- _Problem_:
Below are records with pictures in them; print them exactly, omitting the pictures.
--------------------
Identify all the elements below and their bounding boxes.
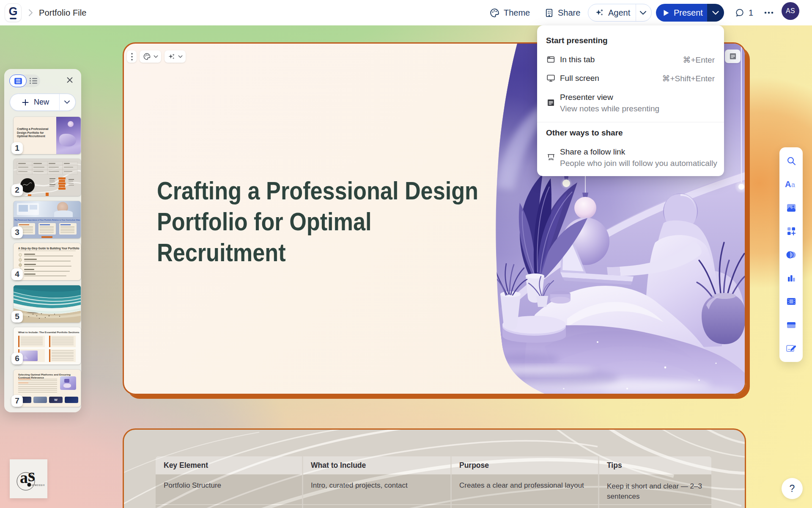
svg-text:A: A: [785, 179, 791, 189]
svg-text:G: G: [8, 5, 17, 18]
svg-text:a: a: [20, 469, 28, 486]
svg-text:a: a: [791, 181, 795, 188]
svg-text:s: s: [28, 465, 35, 486]
svg-text:ATMOSSIX: ATMOSSIX: [32, 484, 45, 486]
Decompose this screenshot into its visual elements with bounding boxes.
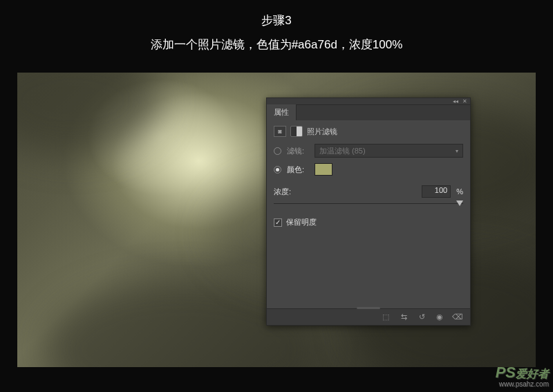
preserve-luminosity-checkbox[interactable]: ✓ — [274, 218, 282, 227]
mask-icon[interactable] — [290, 126, 303, 137]
color-label: 颜色: — [287, 165, 309, 175]
photoshop-canvas[interactable]: ◂◂ ✕ 属性 ◙ 照片滤镜 滤镜: 加温滤镜 (85) ▾ 颜色: — [17, 73, 536, 367]
panel-tabbar: 属性 — [267, 105, 470, 120]
clip-to-layer-icon[interactable]: ⬚ — [377, 311, 394, 324]
panel-body: ◙ 照片滤镜 滤镜: 加温滤镜 (85) ▾ 颜色: 浓度: 100 — [267, 120, 470, 230]
view-previous-icon[interactable]: ⇆ — [395, 311, 412, 324]
filter-dropdown[interactable]: 加温滤镜 (85) ▾ — [315, 144, 463, 158]
photo-filter-icon[interactable]: ◙ — [274, 126, 286, 137]
filter-option-row: 滤镜: 加温滤镜 (85) ▾ — [274, 144, 463, 158]
density-unit: % — [456, 187, 463, 196]
color-option-row: 颜色: — [274, 163, 463, 176]
density-label: 浓度: — [274, 187, 296, 197]
slider-track — [274, 203, 463, 204]
panel-footer: ⬚ ⇆ ↺ ◉ ⌫ — [267, 308, 470, 325]
watermark-url: www.psahz.com — [496, 380, 549, 388]
density-slider[interactable] — [274, 200, 463, 207]
step-title: 步骤3 — [0, 12, 553, 28]
density-row: 浓度: 100 % — [274, 185, 463, 198]
color-swatch[interactable] — [315, 163, 332, 176]
density-input[interactable]: 100 — [422, 185, 451, 198]
panel-controls: ◂◂ ✕ — [267, 98, 470, 105]
tab-properties[interactable]: 属性 — [267, 104, 297, 120]
watermark-brand-ps: PS — [496, 364, 516, 381]
preserve-luminosity-row: ✓ 保留明度 — [274, 217, 463, 227]
close-icon[interactable]: ✕ — [462, 99, 467, 104]
color-radio[interactable] — [274, 166, 281, 174]
reset-icon[interactable]: ↺ — [413, 311, 430, 324]
properties-panel: ◂◂ ✕ 属性 ◙ 照片滤镜 滤镜: 加温滤镜 (85) ▾ 颜色: — [266, 97, 471, 326]
slider-thumb[interactable] — [456, 200, 463, 206]
chevron-down-icon: ▾ — [456, 148, 458, 154]
tutorial-header: 步骤3 添加一个照片滤镜，色值为#a6a76d，浓度100% — [0, 0, 553, 53]
collapse-icon[interactable]: ◂◂ — [453, 99, 458, 104]
filter-dropdown-value: 加温滤镜 (85) — [319, 146, 366, 156]
watermark: PS爱好者 www.psahz.com — [496, 364, 549, 388]
delete-icon[interactable]: ⌫ — [449, 311, 466, 324]
filter-radio[interactable] — [274, 147, 281, 155]
adjustment-name: 照片滤镜 — [307, 127, 337, 137]
step-description: 添加一个照片滤镜，色值为#a6a76d，浓度100% — [0, 37, 553, 53]
filter-label: 滤镜: — [287, 146, 309, 156]
preserve-luminosity-label: 保留明度 — [286, 217, 317, 227]
watermark-brand-cn: 爱好者 — [516, 368, 549, 380]
visibility-icon[interactable]: ◉ — [431, 311, 448, 324]
adjustment-header: ◙ 照片滤镜 — [274, 126, 463, 137]
panel-grip[interactable] — [357, 307, 380, 309]
cloud-shape — [17, 73, 162, 156]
--------------------
- _Written response_:
Identify all the elements below and their bounding boxes.
svg-text:A: A: [785, 179, 791, 189]
svg-text:G: G: [8, 5, 17, 18]
svg-text:a: a: [20, 469, 28, 486]
svg-text:a: a: [791, 181, 795, 188]
svg-text:s: s: [28, 465, 35, 486]
svg-text:ATMOSSIX: ATMOSSIX: [32, 484, 45, 486]
Decompose this screenshot into its visual elements with bounding boxes.
preserve-luminosity-checkbox[interactable]: ✓ — [274, 218, 282, 227]
mask-icon[interactable] — [290, 126, 303, 137]
color-label: 颜色: — [287, 165, 309, 175]
photoshop-canvas[interactable]: ◂◂ ✕ 属性 ◙ 照片滤镜 滤镜: 加温滤镜 (85) ▾ 颜色: — [17, 73, 536, 367]
panel-tabbar: 属性 — [267, 105, 470, 120]
clip-to-layer-icon[interactable]: ⬚ — [377, 311, 394, 324]
panel-body: ◙ 照片滤镜 滤镜: 加温滤镜 (85) ▾ 颜色: 浓度: 100 — [267, 120, 470, 230]
view-previous-icon[interactable]: ⇆ — [395, 311, 412, 324]
filter-dropdown[interactable]: 加温滤镜 (85) ▾ — [315, 144, 463, 158]
photo-filter-icon[interactable]: ◙ — [274, 126, 286, 137]
filter-option-row: 滤镜: 加温滤镜 (85) ▾ — [274, 144, 463, 158]
density-unit: % — [456, 187, 463, 196]
color-option-row: 颜色: — [274, 163, 463, 176]
density-label: 浓度: — [274, 187, 296, 197]
slider-track — [274, 203, 463, 204]
panel-footer: ⬚ ⇆ ↺ ◉ ⌫ — [267, 308, 470, 325]
watermark-url: www.psahz.com — [496, 380, 549, 388]
density-slider[interactable] — [274, 200, 463, 207]
step-title: 步骤3 — [0, 12, 553, 28]
density-row: 浓度: 100 % — [274, 185, 463, 198]
color-swatch[interactable] — [315, 163, 332, 176]
density-input[interactable]: 100 — [422, 185, 451, 198]
panel-controls: ◂◂ ✕ — [267, 98, 470, 105]
tab-properties[interactable]: 属性 — [267, 104, 297, 120]
watermark-brand-ps: PS — [496, 364, 516, 381]
preserve-luminosity-row: ✓ 保留明度 — [274, 217, 463, 227]
close-icon[interactable]: ✕ — [462, 99, 467, 104]
color-radio[interactable] — [274, 166, 281, 174]
reset-icon[interactable]: ↺ — [413, 311, 430, 324]
properties-panel: ◂◂ ✕ 属性 ◙ 照片滤镜 滤镜: 加温滤镜 (85) ▾ 颜色: — [266, 97, 471, 326]
slider-thumb[interactable] — [456, 200, 463, 206]
chevron-down-icon: ▾ — [456, 148, 458, 154]
tutorial-header: 步骤3 添加一个照片滤镜，色值为#a6a76d，浓度100% — [0, 0, 553, 53]
collapse-icon[interactable]: ◂◂ — [453, 99, 458, 104]
filter-dropdown-value: 加温滤镜 (85) — [319, 146, 366, 156]
watermark: PS爱好者 www.psahz.com — [496, 364, 549, 388]
delete-icon[interactable]: ⌫ — [449, 311, 466, 324]
filter-radio[interactable] — [274, 147, 281, 155]
adjustment-name: 照片滤镜 — [307, 127, 337, 137]
step-description: 添加一个照片滤镜，色值为#a6a76d，浓度100% — [0, 37, 553, 53]
filter-label: 滤镜: — [287, 146, 309, 156]
preserve-luminosity-label: 保留明度 — [286, 217, 317, 227]
watermark-brand-cn: 爱好者 — [516, 368, 549, 380]
visibility-icon[interactable]: ◉ — [431, 311, 448, 324]
adjustment-header: ◙ 照片滤镜 — [274, 126, 463, 137]
panel-grip[interactable] — [357, 307, 380, 309]
cloud-shape — [17, 73, 162, 156]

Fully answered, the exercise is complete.